_Task requirements_
Only the lines from the one containing "US$4,000.00-4,500.00" to the end of the records should be given again, word for word and in full.

(Saved entries)
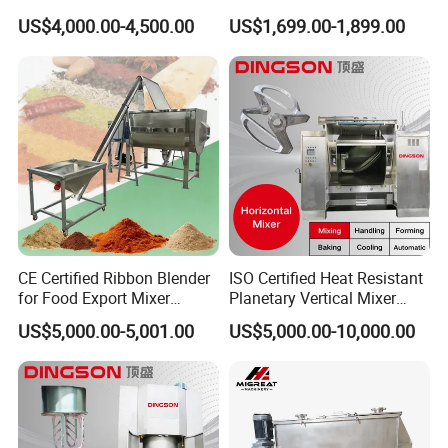
316L Horizontal Food
Flour Mixer Machine /
US$4,000.00-4,500.00
US$1,699.00-1,899.00
Professional & Communicate easily.
Seasoning Spice Chemical
Ribbon Blender
Powder Particle Ribbon
Huge warehouse & Delivering shortly.
Mixing Industrial Blende
Mixer
Strong team & Better after-sale.
CE Certified Ribbon Blender
ISO Certified Heat Resistant
for Food Export Mixer
Planetary Vertical Mixer
Machine
Biscuit Machine
US$5,000.00-5,001.00
US$5,000.00-10,000.00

_Output for this task_
US$4,000.00-4,500.00
US$1,699.00-1,899.00
Professional & Communicate easily.
Seasoning Spice Chemical
Ribbon Blender
Powder Particle Ribbon
Huge warehouse & Delivering shortly.
Mixing Industrial Blende
Mixer
Strong team & Better after-sale.
CE Certified Ribbon Blender
ISO Certified Heat Resistant
for Food Export Mixer
Planetary Vertical Mixer
Machine
Biscuit Machine
US$5,000.00-5,001.00
US$5,000.00-10,000.00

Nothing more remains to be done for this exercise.